Eric Minor, who had previously pleaded guilty to one count of bribery, was the last of 11 GSA employees or contractors to be sentenced for their roles in separate bribery schemes, prosecutors said.
Prosecutors said that Minor collected about $118,000 in kickback payments on work he awarded companies between 2007 and 2010 when he was a GSA customer service manager.
Minor’s job required him to hire companies to make minor repairs and alterations at space owned or leased by GSA. He paid for the work — up to $2,500 per job — with a government-issued credit card, prosecutors said.
When federal agents raided his home last year, they discovered more than $70,000 in cash stuffed in a box, prosecutors said.
Besides sending Minor to prison, U.S. District Judge Ricardo M. Urbina also ordered the Upper Marlboro man to pay $118,000 in restitution to the government. Minor was allowed to apply the $70,000 seized at his house toward that amount; on Monday, he wrote a check for $46,000 to make up the difference.
Minor cried in court as he told Urbina that he was sorry for his conduct and that he was “a compassionate person” who deserved leniency. But the judge said that Minor deserved prison time, noting that the GSA employee — who is to resign Tuesday — took kickbacks on more than 300 small contracts he had awarded.

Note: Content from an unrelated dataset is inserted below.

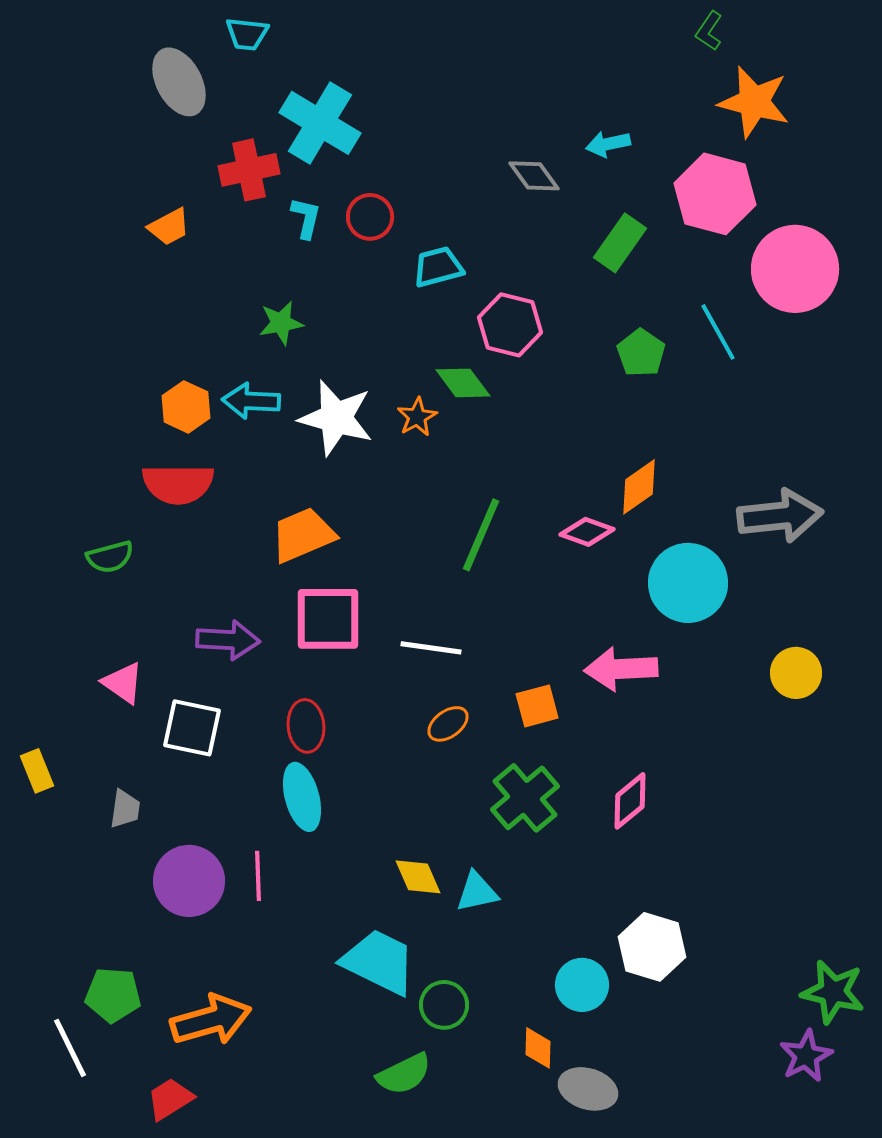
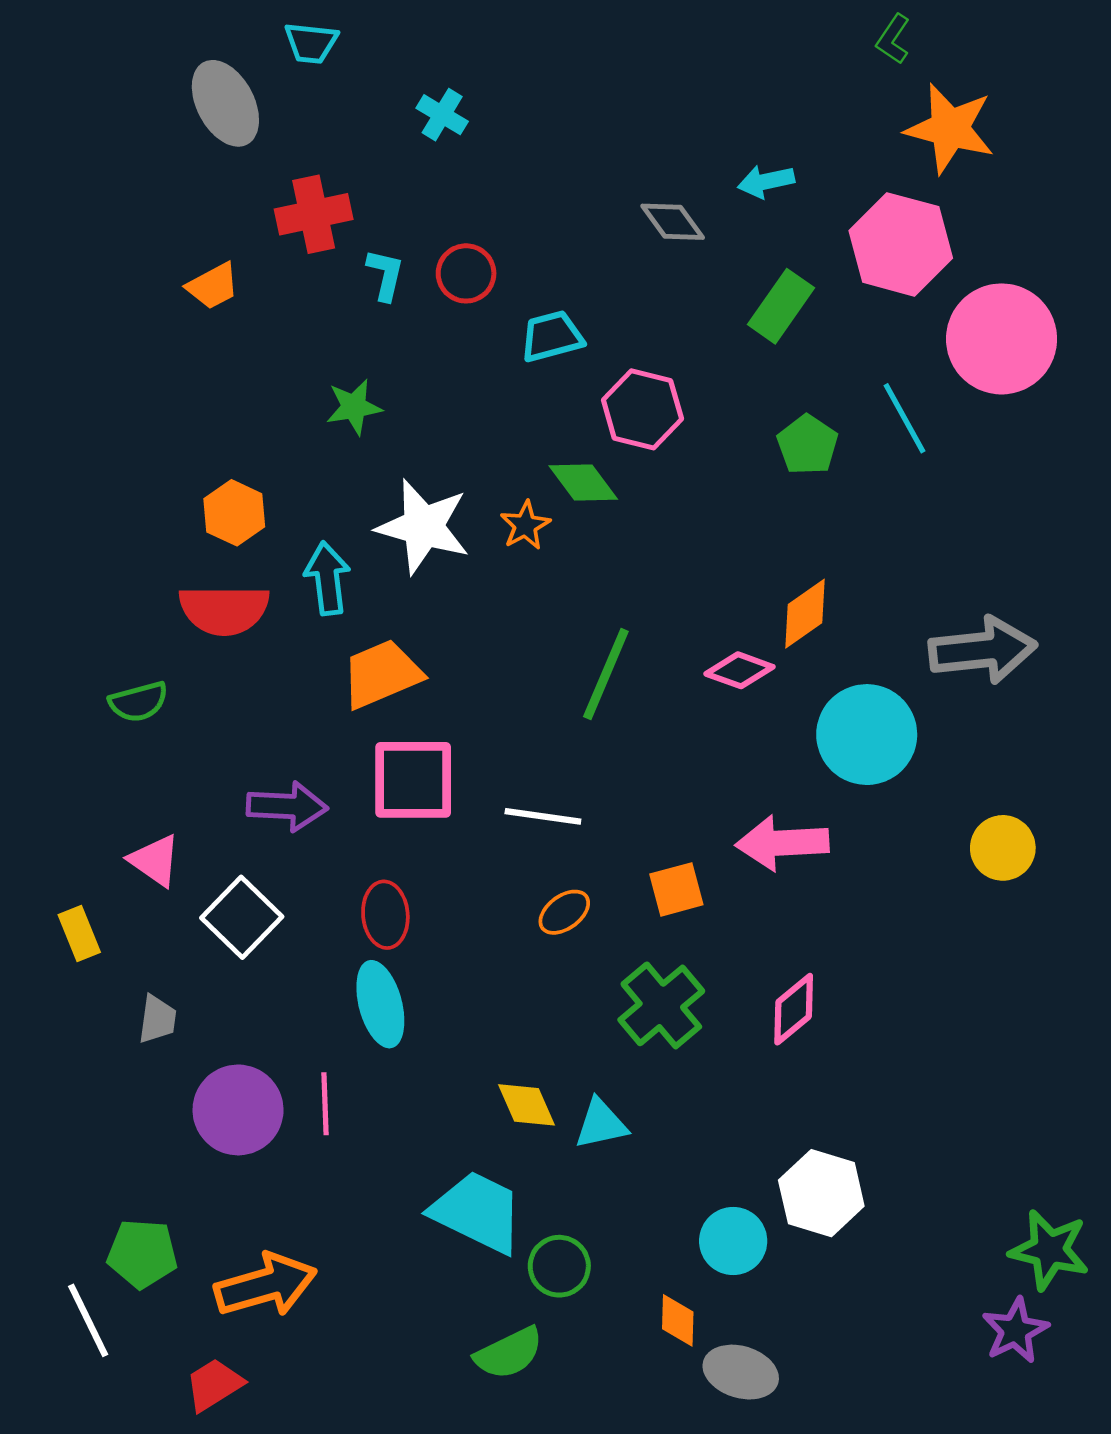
cyan cross: (320, 123) -> (442, 115), moved, size x0.5
cyan arrow: (251, 401) -> (327, 578), moved, turned 80
white square: (192, 728) -> (242, 917), turned 32
yellow rectangle: (37, 771) -> (79, 934), moved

“Why did you keep on taking this money over and over and over again,” Urbina asked Minor.
“Stupidity, your honor,” Minor replied.
Federal prosecutors had asked Urbina to send Minor to prison for at least 37 months. However, Urbina said he believed that Minor had lived an otherwise unblemished life and felt that 2 1/2 years was appropriate. He added that he felt Minor “was a good man driven by greed.”